**What is needed:**
When writing out the listing below, reproduce every word exactly and skip the pictures.

**Data excerpts:**
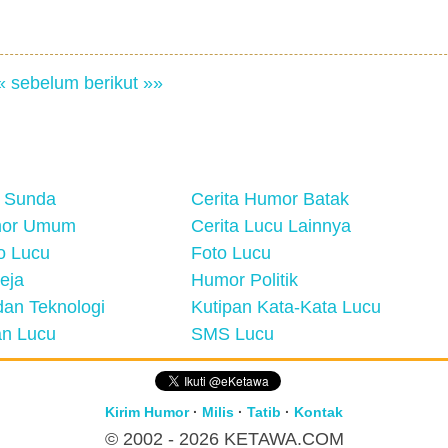
« sebelum
berikut »»
 Sunda
Cerita Humor Batak
mor Umum
Cerita Lucu Lainnya
eo Lucu
Foto Lucu
eja
Humor Politik
an Teknologi
Kutipan Kata-Kata Lucu
n Lucu
SMS Lucu
Kirim Humor
·
Milis
·
Tatib
·
Kontak
© 2002 - 2026
KETAWA.COM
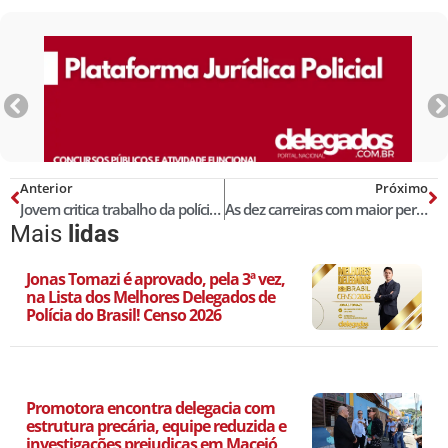
Anterior
Próximo
Jovem critica trabalho da polícia e delegado registra B.O contra ele no PI
As dez carreiras com maior perda salarial no Brasil: Delegado é a pior!
Mais
lidas
Jonas Tomazi é aprovado, pela 3ª vez,
na Lista dos Melhores Delegados de
Polícia do Brasil! Censo 2026
Promotora encontra delegacia com
estrutura precária, equipe reduzida e
investigações prejudicas em Maceió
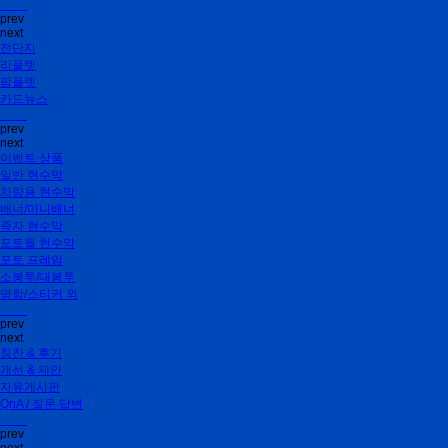
prev
next
전단지
리플렛
팜플렛
카드뉴스
prev
next
이벤트 상품
일반 현수막
차량용 현수막
배너/미니배너
족자 현수막
포토월 현수막
포토 프레임
소봉투/대봉투
명함/스티커 외
prev
next
칭찬 & 후기
개선 & 제안
자유게시판
QnA / 질문 답변
prev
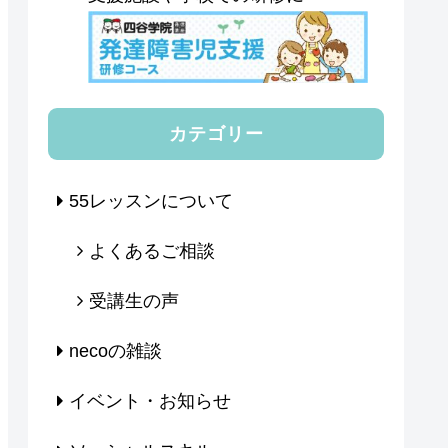
カテゴリー
55レッスンについて
よくあるご相談
受講生の声
necoの雑談
イベント・お知らせ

**Output for this task:**
« sebelum
berikut »»
 Sunda
Cerita Humor Batak
mor Umum
Cerita Lucu Lainnya
eo Lucu
Foto Lucu
eja
Humor Politik
an Teknologi
Kutipan Kata-Kata Lucu
n Lucu
SMS Lucu
Kirim Humor
·
Milis
·
Tatib
·
Kontak
© 2002 - 2026
KETAWA.COM
Anterior
Próximo
Jovem critica trabalho da polícia e delegado registra B.O contra ele no PI
As dez carreiras com maior perda salarial no Brasil: Delegado é a pior!
Mais
lidas
Jonas Tomazi é aprovado, pela 3ª vez,
na Lista dos Melhores Delegados de
Polícia do Brasil! Censo 2026
Promotora encontra delegacia com
estrutura precária, equipe reduzida e
investigações prejudicas em Maceió
prev
next
전단지
리플렛
팜플렛
카드뉴스
prev
next
이벤트 상품
일반 현수막
차량용 현수막
배너/미니배너
족자 현수막
포토월 현수막
포토 프레임
소봉투/대봉투
명함/스티커 외
prev
next
칭찬 & 후기
개선 & 제안
자유게시판
QnA / 질문 답변
prev
カテゴリー
55レッスンについて
よくあるご相談
受講生の声
necoの雑談
イベント・お知らせ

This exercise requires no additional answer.